* _YOUR ASSIGNMENT_: Which lines of the entries contain the string "Messages"? Copy each of them.

* _SUPPLIED MATERIAL_:
======
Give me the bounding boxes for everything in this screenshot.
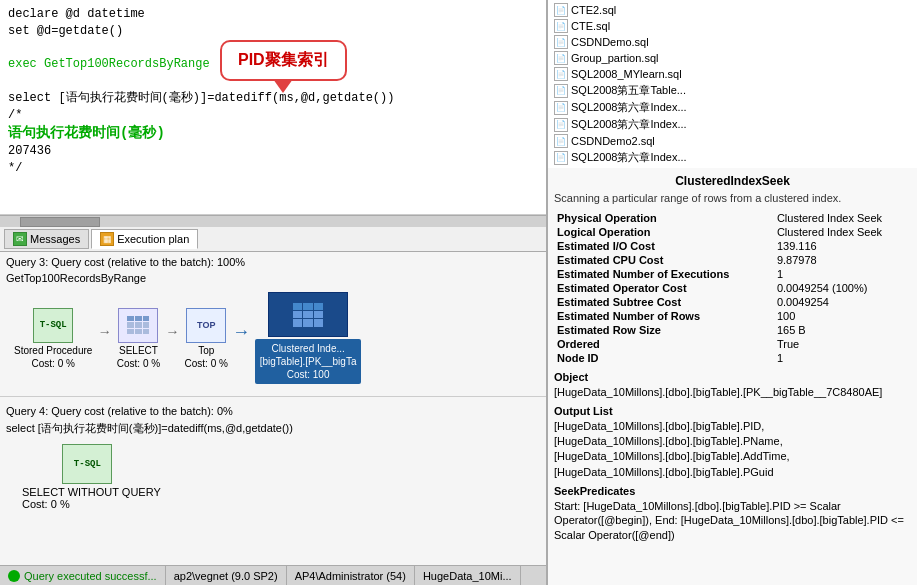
file-item[interactable]: 📄SQL2008_MYlearn.sql <box>550 66 915 82</box>
query3-label: Query 3: Query cost (relative to the bat… <box>6 256 540 268</box>
tab-messages[interactable]: ✉ Messages <box>4 229 89 249</box>
status-bar: Query executed successf... ap2\vegnet (9… <box>0 565 546 585</box>
stored-proc-node: T-SQL Stored Procedure Cost: 0 % <box>14 308 92 369</box>
file-list: 📄CTE2.sql📄CTE.sql📄CSDNDemo.sql📄Group_par… <box>548 0 917 168</box>
code-line-7: /* <box>8 107 538 124</box>
file-item[interactable]: 📄SQL2008第六章Index... <box>550 149 915 166</box>
arrow-1: → <box>100 324 108 352</box>
top-node: TOP Top Cost: 0 % <box>185 308 228 369</box>
code-area: declare @d datetime set @d=getdate() exe… <box>0 0 546 215</box>
clustered-icon <box>268 292 348 337</box>
props-panel: ClusteredIndexSeek Scanning a particular… <box>548 168 917 548</box>
props-val-row-size: 165 B <box>774 323 911 337</box>
file-item[interactable]: 📄SQL2008第六章Index... <box>550 99 915 116</box>
file-name: SQL2008_MYlearn.sql <box>571 68 682 80</box>
arrow-2: → <box>168 324 176 352</box>
props-row-num-rows: Estimated Number of Rows 100 <box>554 309 911 323</box>
props-val-io-cost: 139.116 <box>774 239 911 253</box>
file-item[interactable]: 📄SQL2008第五章Table... <box>550 82 915 99</box>
object-val: [HugeData_10Millons].[dbo].[bigTable].[P… <box>554 385 911 399</box>
file-item[interactable]: 📄CSDNDemo.sql <box>550 34 915 50</box>
props-label-physical-op: Physical Operation <box>554 211 774 225</box>
code-line-1: declare @d datetime <box>8 6 538 23</box>
query4-plan-row: T-SQL SELECT WITHOUT QUERY Cost: 0 % <box>6 440 540 514</box>
file-icon: 📄 <box>554 84 568 98</box>
file-item[interactable]: 📄CTE2.sql <box>550 2 915 18</box>
file-item[interactable]: 📄CSDNDemo2.sql <box>550 133 915 149</box>
select-without-query-label: SELECT WITHOUT QUERY Cost: 0 % <box>14 486 161 510</box>
status-server: ap2\vegnet (9.0 SP2) <box>166 566 287 585</box>
props-table: Physical Operation Clustered Index Seek … <box>554 211 911 365</box>
select-label: SELECT <box>119 345 158 356</box>
execution-area: Query 3: Query cost (relative to the bat… <box>0 252 546 565</box>
props-label-op-cost: Estimated Operator Cost <box>554 281 774 295</box>
select-without-query-node: T-SQL SELECT WITHOUT QUERY Cost: 0 % <box>14 444 161 510</box>
scroll-thumb[interactable] <box>20 217 100 227</box>
file-name: CTE2.sql <box>571 4 616 16</box>
props-label-ordered: Ordered <box>554 337 774 351</box>
tab-messages-label: Messages <box>30 233 80 245</box>
code-result-label: 语句执行花费时间(毫秒) <box>8 124 538 144</box>
props-row-subtree-cost: Estimated Subtree Cost 0.0049254 <box>554 295 911 309</box>
seek-section-label: SeekPredicates <box>554 485 911 497</box>
main-container: declare @d datetime set @d=getdate() exe… <box>0 0 917 585</box>
props-label-row-size: Estimated Row Size <box>554 323 774 337</box>
tab-execution-plan-label: Execution plan <box>117 233 189 245</box>
query3-proc: GetTop100RecordsByRange <box>6 272 540 284</box>
file-item[interactable]: 📄Group_partion.sql <box>550 50 915 66</box>
code-result-value: 207436 <box>8 143 538 160</box>
props-label-logical-op: Logical Operation <box>554 225 774 239</box>
file-icon: 📄 <box>554 101 568 115</box>
seek-val: Start: [HugeData_10Millons].[dbo].[bigTa… <box>554 499 911 542</box>
tab-execution-plan[interactable]: ▦ Execution plan <box>91 229 198 249</box>
left-panel: declare @d datetime set @d=getdate() exe… <box>0 0 547 585</box>
query4-section: Query 4: Query cost (relative to the bat… <box>0 401 546 518</box>
top-cost: Cost: 0 % <box>185 358 228 369</box>
file-name: CSDNDemo.sql <box>571 36 649 48</box>
props-val-cpu-cost: 9.87978 <box>774 253 911 267</box>
props-label-num-rows: Estimated Number of Rows <box>554 309 774 323</box>
top-label: Top <box>198 345 214 356</box>
props-row-node-id: Node ID 1 <box>554 351 911 365</box>
tabs-bar: ✉ Messages ▦ Execution plan <box>0 227 546 252</box>
file-name: CSDNDemo2.sql <box>571 135 655 147</box>
plan-nodes-row: T-SQL Stored Procedure Cost: 0 % → <box>6 288 540 388</box>
props-label-io-cost: Estimated I/O Cost <box>554 239 774 253</box>
status-db: HugeData_10Mi... <box>415 566 521 585</box>
file-icon: 📄 <box>554 35 568 49</box>
props-desc: Scanning a particular range of rows from… <box>554 191 911 205</box>
file-name: SQL2008第六章Index... <box>571 100 687 115</box>
right-panel: 📄CTE2.sql📄CTE.sql📄CSDNDemo.sql📄Group_par… <box>547 0 917 585</box>
execution-plan-icon: ▦ <box>100 232 114 246</box>
file-name: SQL2008第五章Table... <box>571 83 686 98</box>
file-icon: 📄 <box>554 51 568 65</box>
props-val-ordered: True <box>774 337 911 351</box>
props-label-cpu-cost: Estimated CPU Cost <box>554 253 774 267</box>
file-icon: 📄 <box>554 67 568 81</box>
select-cost: Cost: 0 % <box>117 358 160 369</box>
props-row-io-cost: Estimated I/O Cost 139.116 <box>554 239 911 253</box>
props-val-logical-op: Clustered Index Seek <box>774 225 911 239</box>
output-list-section-label: Output List <box>554 405 911 417</box>
stored-proc-cost: Cost: 0 % <box>32 358 75 369</box>
props-row-physical-op: Physical Operation Clustered Index Seek <box>554 211 911 225</box>
file-icon: 📄 <box>554 151 568 165</box>
horizontal-scrollbar[interactable] <box>0 215 546 227</box>
file-icon: 📄 <box>554 19 568 33</box>
props-val-num-rows: 100 <box>774 309 911 323</box>
query3-section: Query 3: Query cost (relative to the bat… <box>0 252 546 392</box>
props-val-num-exec: 1 <box>774 267 911 281</box>
status-success-item: Query executed successf... <box>0 566 166 585</box>
file-item[interactable]: 📄SQL2008第六章Index... <box>550 116 915 133</box>
code-line-9: */ <box>8 160 538 177</box>
status-user: AP4\Administrator (54) <box>287 566 415 585</box>
file-name: Group_partion.sql <box>571 52 658 64</box>
props-title: ClusteredIndexSeek <box>554 174 911 188</box>
select-icon <box>118 308 158 343</box>
clustered-index-node: Clustered Inde... [bigTable].[PK__bigTa … <box>255 292 362 384</box>
props-label-node-id: Node ID <box>554 351 774 365</box>
balloon-pid: PID聚集索引 <box>220 40 347 81</box>
stored-proc-icon: T-SQL <box>33 308 73 343</box>
file-item[interactable]: 📄CTE.sql <box>550 18 915 34</box>
output-list-val: [HugeData_10Millons].[dbo].[bigTable].PI… <box>554 419 911 481</box>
======
* _WRITTEN ANSWER_:
tab-messages[interactable]: ✉ Messages <box>4 229 89 249</box>
tab-messages-label: Messages <box>30 233 80 245</box>
tabs-bar: ✉ Messages ▦ Execution plan <box>0 227 546 252</box>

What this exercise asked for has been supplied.